Одновременно обретённого и потерянного навсегда брата я отвергаю. Как-никак, его головой я собираюсь родить прекраснейший из некрологов, а писать о себе (даже если это только твоя голова) скучно. Верочка отправилась в ту же мусорную корзину, что и мой брат. О ней я и так слишком много думаю в последнее время. Люсьена Милентьевна меня тоже не привлекает. Даже в смысле некролога. Остаётся Генрих Карлович. Думаю, он является идеальным кандидатом. Если его жизнь оборвётся утром, в день объявления его лауреатом нобелевской премии, некролог получится, что надо: в меру трагичный, в меру героический, в меру любопытный. И я принимаюсь за дело, надеясь, что мне удастся закончить его до того, как я вновь увижу Генриха Карловича. Уж очень мне хочется его удивить и порадовать. Где-то посередине некролога мне некстати приходит в голову мысль, что мой голубчик-доктор может и не обрадоваться своему некрологу. В этом случае, пусть пеняет на себя. Что ещё я могу придумать в чёрной палате, лежа на чёрной кровати в чёрной пижаме, после чёрной трапезы (спасибо Верочке за мясо и за слово) кроме некролога? В любом случае, он удивится, решаю я, и продолжаю свой скорбно-развлекательный труд на благо отечественной медицины. Чем дальше я продвигаюсь по жизни Генриха Карловича, тем больше мне нравится это занятие. Я увлекаюсь им так, что продолжаю сочинять даже во сне, который смаривает меня где-то в последней четверти моего творения.

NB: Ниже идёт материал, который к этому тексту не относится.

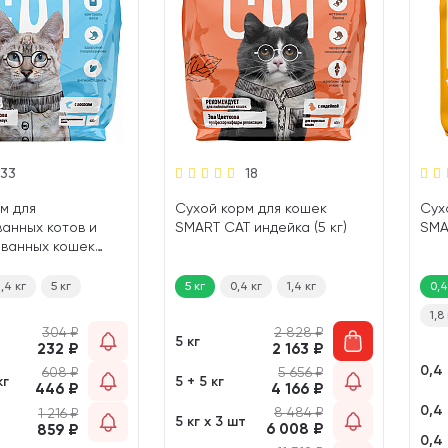
33
18
м для
Сухой корм для кошек
Сух
анных котов и
SMART CAT индейка (5 кг)
SMA
ованных кошек
 лосось (0,4 кг)
1,4 кг
5 кг
5 кг
0,4 кг
1,4 кг
0,4
1,8
304
₽
2 828
₽
5 кг
232
₽
2 163
₽
0,4 
608
₽
5 656
₽
кг
5 + 5 кг
446
₽
4 166
₽
0,4 
8 484
₽
1 216
₽
5 кг х 3 шт
6 008
₽
859
₽
0,4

Верочка Панова будит меня к ужину, удаляя из моей памяти не только то, что я сочинил во сне, но и половину того, что я сочинил бодрствуя. Я без разговоров проглатываю пилюли, ужин и Верочкины слова. Мне не терпится вернуться к моему Генриху Карловичу. Верочка понимает моё молчание по своему и пытается разрядить накалённую, по её мнению, обстановку какими-то словами. Где она, спрашивается, была тройку часов назад, когда мне было так одиноко и совершенно нечем заняться? Она занималась своими делами. Теперь, когда ей приспичило позаниматься моими, она не обращает никакого внимания на то, что мне её занятие совершенно без надобности. Верочка думает, что она умеет обращаться с больными. Может быть, оно так и есть (даже несмотря на историю с моим братом). Но я-то не больной. Я временно немного не в адеквате, только и всего. И неадекват-то мой небольшой, всего сантиметров семьдесят, не больше. Белый, с чёрными пятнами, приятный на ощупь. Короче, не самый страшный в мире неадекват, так что нечего меня записывать в больные. Но Верочка вбила себе в голову, что я её пациент и она должна мне помочь, и выбить эту мысль можно, только если позволить ей что-то для меня сделать. Тогда её совесть успокоится, она бросит своё чувство выполненного долга таять чёрной дымкой в моей палате и отбудет восвояси, оставив меня один на один с Генрихом Карловичем из моего, то есть, из его некролога. Я говорю Верочке, что в терапевтических целях мне крайне необходимы бумага и ручка. То, что терапией для меня нынче является сочинение некролога я, на всякий случай, умалчиваю. А Верочка и не думает меня пытать. По крайней мере, не в этот раз. Она быстро покидает палату, отложив на время контроль моего пищеварения. Не успеваю я добраться до компота, как Верочка возвращается и кладёт на тумбочку тетрадь, карандаш и стирательную резинку.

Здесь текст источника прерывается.